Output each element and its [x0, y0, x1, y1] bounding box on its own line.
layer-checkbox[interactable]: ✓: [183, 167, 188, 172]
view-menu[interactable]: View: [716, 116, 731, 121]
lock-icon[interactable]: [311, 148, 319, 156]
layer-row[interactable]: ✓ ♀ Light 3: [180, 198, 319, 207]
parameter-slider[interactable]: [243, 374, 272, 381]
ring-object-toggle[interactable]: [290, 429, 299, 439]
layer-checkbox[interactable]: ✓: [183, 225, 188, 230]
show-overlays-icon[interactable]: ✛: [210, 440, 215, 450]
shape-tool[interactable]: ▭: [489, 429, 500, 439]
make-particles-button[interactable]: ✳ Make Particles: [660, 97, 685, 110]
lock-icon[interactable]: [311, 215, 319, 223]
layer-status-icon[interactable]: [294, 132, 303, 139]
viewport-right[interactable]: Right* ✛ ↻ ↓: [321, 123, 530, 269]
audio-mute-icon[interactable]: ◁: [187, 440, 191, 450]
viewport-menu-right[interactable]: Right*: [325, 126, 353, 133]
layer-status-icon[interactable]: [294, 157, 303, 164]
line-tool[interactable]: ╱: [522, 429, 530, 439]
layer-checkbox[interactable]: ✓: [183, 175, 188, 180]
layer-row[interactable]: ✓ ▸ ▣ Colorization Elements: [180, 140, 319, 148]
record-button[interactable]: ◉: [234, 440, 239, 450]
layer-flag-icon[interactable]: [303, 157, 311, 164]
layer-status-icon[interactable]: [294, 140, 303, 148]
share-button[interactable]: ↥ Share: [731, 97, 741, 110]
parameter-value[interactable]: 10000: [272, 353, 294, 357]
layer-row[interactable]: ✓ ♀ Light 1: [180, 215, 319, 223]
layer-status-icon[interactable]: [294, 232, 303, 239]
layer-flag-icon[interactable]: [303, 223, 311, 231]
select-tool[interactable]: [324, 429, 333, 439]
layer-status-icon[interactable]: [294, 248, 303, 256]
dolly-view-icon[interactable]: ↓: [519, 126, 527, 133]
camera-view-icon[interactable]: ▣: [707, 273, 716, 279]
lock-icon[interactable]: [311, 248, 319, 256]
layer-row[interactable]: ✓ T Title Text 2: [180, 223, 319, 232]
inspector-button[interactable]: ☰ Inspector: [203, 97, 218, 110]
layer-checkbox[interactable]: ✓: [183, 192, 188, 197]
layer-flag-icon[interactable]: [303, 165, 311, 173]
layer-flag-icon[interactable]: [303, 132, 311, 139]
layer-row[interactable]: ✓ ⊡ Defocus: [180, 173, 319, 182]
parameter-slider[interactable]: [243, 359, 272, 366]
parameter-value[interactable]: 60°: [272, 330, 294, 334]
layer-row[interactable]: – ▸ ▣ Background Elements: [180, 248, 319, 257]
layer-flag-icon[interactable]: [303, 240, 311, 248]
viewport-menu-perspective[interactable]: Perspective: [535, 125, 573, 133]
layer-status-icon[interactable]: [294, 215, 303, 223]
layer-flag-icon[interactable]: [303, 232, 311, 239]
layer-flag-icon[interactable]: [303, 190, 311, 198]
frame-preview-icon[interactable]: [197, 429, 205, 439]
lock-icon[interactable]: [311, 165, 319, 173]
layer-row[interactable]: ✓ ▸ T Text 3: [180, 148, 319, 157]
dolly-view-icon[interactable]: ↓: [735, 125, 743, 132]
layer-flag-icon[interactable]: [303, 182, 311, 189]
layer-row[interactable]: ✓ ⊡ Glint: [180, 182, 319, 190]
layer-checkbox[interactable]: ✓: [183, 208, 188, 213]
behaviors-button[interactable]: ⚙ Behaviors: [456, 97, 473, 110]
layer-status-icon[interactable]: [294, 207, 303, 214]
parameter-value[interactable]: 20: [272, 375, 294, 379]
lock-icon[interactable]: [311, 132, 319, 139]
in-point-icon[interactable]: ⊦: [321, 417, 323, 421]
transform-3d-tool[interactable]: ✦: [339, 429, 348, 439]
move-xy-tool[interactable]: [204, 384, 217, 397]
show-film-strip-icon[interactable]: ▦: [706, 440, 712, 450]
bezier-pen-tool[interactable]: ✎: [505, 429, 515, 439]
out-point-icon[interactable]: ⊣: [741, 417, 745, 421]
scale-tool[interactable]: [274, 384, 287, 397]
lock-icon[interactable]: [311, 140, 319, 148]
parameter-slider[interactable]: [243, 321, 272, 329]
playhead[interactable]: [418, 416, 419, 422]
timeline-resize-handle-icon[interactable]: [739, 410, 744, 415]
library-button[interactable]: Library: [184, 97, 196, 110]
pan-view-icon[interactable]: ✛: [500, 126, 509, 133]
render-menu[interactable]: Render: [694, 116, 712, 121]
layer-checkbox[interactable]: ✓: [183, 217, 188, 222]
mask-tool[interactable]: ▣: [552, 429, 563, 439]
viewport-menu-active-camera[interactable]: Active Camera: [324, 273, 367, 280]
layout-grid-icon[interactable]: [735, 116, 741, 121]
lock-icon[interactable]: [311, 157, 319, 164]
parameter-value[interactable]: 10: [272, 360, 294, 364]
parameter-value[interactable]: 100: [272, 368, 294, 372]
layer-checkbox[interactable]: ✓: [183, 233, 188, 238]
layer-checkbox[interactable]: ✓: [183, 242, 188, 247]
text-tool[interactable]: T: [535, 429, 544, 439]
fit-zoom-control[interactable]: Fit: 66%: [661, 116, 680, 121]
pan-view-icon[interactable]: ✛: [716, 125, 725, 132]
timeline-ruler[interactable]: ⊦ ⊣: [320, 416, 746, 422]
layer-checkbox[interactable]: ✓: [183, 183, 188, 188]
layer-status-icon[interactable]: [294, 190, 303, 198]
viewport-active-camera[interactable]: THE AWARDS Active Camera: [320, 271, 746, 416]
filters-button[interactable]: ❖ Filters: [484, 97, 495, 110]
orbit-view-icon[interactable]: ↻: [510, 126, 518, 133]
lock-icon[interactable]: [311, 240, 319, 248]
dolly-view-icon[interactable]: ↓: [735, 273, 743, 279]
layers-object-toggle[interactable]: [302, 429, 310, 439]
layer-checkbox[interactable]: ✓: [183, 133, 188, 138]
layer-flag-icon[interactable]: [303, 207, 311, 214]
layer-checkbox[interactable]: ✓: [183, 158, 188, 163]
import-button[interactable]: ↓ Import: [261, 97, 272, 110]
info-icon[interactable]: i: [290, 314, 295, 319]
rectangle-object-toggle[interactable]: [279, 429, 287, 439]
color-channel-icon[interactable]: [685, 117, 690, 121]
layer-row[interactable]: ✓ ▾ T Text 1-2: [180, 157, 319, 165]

* * *

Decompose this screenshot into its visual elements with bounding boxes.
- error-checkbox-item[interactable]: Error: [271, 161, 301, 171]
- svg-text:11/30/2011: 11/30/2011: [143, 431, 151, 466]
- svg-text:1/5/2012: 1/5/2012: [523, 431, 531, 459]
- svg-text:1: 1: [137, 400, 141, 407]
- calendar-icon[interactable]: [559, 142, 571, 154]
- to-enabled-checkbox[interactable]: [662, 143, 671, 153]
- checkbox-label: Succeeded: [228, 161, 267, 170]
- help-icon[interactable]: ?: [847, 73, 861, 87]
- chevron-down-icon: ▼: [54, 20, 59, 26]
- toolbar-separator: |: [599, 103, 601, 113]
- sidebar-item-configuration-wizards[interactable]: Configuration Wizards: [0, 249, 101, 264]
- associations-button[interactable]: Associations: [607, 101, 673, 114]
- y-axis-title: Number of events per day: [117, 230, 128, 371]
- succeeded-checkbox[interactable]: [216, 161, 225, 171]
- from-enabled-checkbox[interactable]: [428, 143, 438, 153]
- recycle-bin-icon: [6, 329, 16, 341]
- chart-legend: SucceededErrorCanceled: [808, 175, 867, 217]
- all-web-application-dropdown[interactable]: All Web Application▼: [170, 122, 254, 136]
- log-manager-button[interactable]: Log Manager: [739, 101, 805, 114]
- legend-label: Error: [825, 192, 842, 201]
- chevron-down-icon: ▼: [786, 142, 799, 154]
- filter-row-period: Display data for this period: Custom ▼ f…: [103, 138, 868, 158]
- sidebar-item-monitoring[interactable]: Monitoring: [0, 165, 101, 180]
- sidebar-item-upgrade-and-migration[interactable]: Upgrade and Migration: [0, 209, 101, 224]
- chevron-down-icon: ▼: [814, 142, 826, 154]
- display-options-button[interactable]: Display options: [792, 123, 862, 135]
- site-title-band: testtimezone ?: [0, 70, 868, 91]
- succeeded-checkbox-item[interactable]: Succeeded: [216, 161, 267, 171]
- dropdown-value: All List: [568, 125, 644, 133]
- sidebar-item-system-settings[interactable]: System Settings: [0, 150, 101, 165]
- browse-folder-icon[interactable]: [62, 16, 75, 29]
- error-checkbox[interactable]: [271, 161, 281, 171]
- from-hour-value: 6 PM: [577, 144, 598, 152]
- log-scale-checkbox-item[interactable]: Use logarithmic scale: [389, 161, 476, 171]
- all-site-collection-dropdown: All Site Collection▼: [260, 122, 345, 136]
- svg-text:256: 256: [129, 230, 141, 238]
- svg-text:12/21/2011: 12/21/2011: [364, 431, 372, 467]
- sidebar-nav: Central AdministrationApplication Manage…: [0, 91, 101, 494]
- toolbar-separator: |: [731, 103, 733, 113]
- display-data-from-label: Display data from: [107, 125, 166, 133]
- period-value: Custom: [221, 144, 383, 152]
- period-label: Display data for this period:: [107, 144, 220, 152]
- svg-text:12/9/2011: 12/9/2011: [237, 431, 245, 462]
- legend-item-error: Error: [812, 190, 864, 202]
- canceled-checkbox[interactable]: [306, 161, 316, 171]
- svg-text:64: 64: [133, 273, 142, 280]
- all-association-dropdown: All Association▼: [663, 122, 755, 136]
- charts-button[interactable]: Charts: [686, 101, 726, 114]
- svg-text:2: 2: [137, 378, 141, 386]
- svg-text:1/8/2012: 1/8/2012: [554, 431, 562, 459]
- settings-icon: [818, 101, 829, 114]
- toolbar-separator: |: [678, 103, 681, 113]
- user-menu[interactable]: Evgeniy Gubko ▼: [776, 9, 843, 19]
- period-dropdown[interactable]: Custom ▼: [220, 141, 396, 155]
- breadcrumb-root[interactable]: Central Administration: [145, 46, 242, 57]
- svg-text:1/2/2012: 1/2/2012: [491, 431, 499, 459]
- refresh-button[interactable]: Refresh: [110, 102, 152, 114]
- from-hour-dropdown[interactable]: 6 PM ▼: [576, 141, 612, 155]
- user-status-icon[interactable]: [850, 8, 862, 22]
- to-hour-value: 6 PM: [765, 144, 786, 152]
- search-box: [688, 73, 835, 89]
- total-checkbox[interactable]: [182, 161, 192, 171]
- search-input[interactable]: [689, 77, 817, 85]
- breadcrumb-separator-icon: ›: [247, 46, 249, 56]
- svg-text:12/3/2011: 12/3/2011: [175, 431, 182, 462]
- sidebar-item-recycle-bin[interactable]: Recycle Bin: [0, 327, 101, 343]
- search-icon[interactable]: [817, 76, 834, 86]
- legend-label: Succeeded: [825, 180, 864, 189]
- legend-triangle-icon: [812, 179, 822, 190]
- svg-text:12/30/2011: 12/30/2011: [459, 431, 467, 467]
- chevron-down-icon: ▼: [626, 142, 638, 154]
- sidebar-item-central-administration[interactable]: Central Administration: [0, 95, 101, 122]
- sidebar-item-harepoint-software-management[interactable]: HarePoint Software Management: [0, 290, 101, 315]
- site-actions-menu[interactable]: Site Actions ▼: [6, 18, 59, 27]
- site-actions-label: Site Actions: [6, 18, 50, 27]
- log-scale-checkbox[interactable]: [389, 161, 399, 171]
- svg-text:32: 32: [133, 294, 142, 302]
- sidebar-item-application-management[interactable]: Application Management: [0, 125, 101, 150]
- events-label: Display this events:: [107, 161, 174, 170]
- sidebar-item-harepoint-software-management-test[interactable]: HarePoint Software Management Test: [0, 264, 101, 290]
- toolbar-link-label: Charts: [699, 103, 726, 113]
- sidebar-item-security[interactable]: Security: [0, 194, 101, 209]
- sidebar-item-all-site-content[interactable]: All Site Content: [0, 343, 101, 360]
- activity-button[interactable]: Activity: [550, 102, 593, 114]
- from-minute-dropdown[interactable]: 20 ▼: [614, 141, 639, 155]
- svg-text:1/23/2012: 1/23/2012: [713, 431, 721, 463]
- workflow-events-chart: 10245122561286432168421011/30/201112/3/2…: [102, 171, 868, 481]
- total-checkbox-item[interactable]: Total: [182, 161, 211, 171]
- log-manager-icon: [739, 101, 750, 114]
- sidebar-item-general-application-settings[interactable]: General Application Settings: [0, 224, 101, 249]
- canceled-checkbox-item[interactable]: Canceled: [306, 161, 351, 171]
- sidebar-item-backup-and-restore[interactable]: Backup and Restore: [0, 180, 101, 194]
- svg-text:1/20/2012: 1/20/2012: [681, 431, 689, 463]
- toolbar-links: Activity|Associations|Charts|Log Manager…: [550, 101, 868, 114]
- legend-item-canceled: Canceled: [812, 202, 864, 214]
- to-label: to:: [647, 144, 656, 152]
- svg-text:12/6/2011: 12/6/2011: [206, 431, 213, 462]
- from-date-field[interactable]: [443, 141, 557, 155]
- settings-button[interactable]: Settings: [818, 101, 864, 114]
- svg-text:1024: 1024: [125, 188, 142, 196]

- [Your goal] Pull out each line of the records holding the string "Custom".

- [Result of the task]
- filter-row-period: Display data for this period: Custom ▼ f…: [103, 138, 868, 158]
- period-value: Custom: [221, 144, 383, 152]
- period-dropdown[interactable]: Custom ▼: [220, 141, 396, 155]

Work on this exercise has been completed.